The history of Crane & Breed can be traced back to a New York inventor named Almond Dunbar Fisk (1818-1850) who in 1848 designed and patented "An air-tight coffin of cast or raised metal". Form-fit to the body, it resembled an Egyptian sarcophagus with sculpted arms and a glass window for viewing the face of the deceased. 

In 1849 the Fisk Metallic Burial Case was exhibited at both the New York State Agricultural Society Fair in Syracuse, New York and the American Institute Exhibition in New York City. Many orders were taken and production commenced in September of 1849 at a small foundry Almond built at Winfield Junction, near Newton, Queens County, Long Island (New York). 

Later that fall Fisk’s foundry was destroyed by fire, as were all his machinery, tools, and inventory. Fisk borrowed $15,000 from two investors, John G. Forbes and Horace White of Syracuse, New York, and rebuilt the factory.

In April, 1850 former U.S. Vice-President and Secretary of State John C. Calhoun was buried in a Fisk patent coffin at the Congressional Cemetery in Washington. Jefferson Davis, Henry Clay, and Daniel Webster were persuaded to write a published endorsement of the Fisk Metallic Burial Case declaring it to be "the best article known to us for transporting the dead to their final resting place."

Although the cast iron Fisk coffin cost between $50 and $100, while a simple wooden coffin could be had for $2, the resulting publicity created a great demand for the coffin and Almond licensed its manufacture to two much larger firms; W.C. Davis & Co. of Cincinnati, Ohio and A.C. Barstow & Co. of Providence, Rhode Island.

In the course of fighting the 1849 fire Fisk had developed a severe cold and during the following year his health slowly deteriorated. By the fall of 1850 he was no longer able to work and surrendered both his patents and his business to Forbes and White. In October of 1850 Almond D. Fisk passed away leaving his widow, Phebe Ann, and their four infant children with nothing.

Subsequently Forbes’s son, William H. Forbes, succeeded him and in 1875 William M. Raymond, Phebe Ann’s brother, came in as a partner and the firm was reorganized as W.M. Raymond & Company. Subsequently the Hon. Daniel P. Wood, of Syracuse, who owned a controlling interest in this company, made his brother, William S. Wood, superintendent and the name was changed in October 1877 to the Metallic Burial Case Company. On December 7, 1888, the New York Times reported that The Metallic Burial Case Company was folding.

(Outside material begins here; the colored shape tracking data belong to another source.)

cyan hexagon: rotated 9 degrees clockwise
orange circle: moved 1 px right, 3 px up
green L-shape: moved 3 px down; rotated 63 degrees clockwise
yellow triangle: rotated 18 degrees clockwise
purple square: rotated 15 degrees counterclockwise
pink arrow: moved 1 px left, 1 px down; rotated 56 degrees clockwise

The other two manufacturers of the Fisk patent burial case fared much better, specifically, the W.C. Davis & Co. which was controlled at the time by William C. Davis and William C. Barnard.

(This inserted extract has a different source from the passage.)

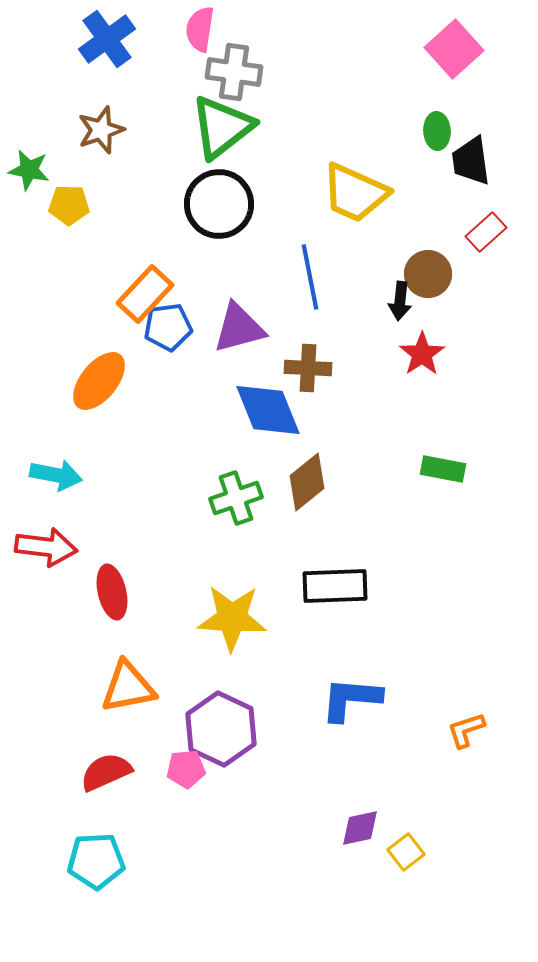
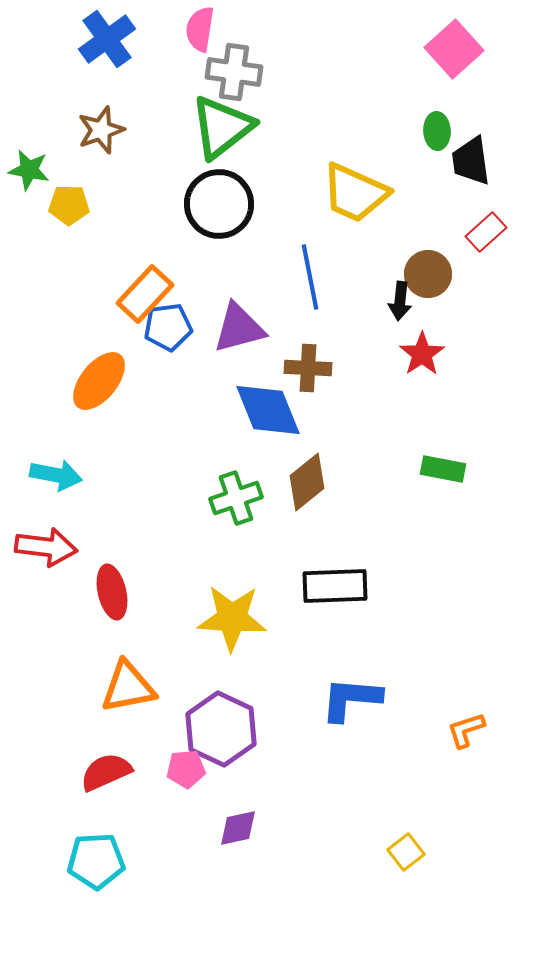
purple diamond: moved 122 px left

An 1852 ad in Cincinnati's Daily Non-Pareil announced that W.C. Davis had:

“…recently made arrangements with the Patentee of this new and valuable invention for the manufacture and sale of the article in the west, they having been manufactured heretofore exclusively in the east, (where they are superseding the use of wood coffins)... This invention now coming into general use is pronounced one of the greatest of the age.”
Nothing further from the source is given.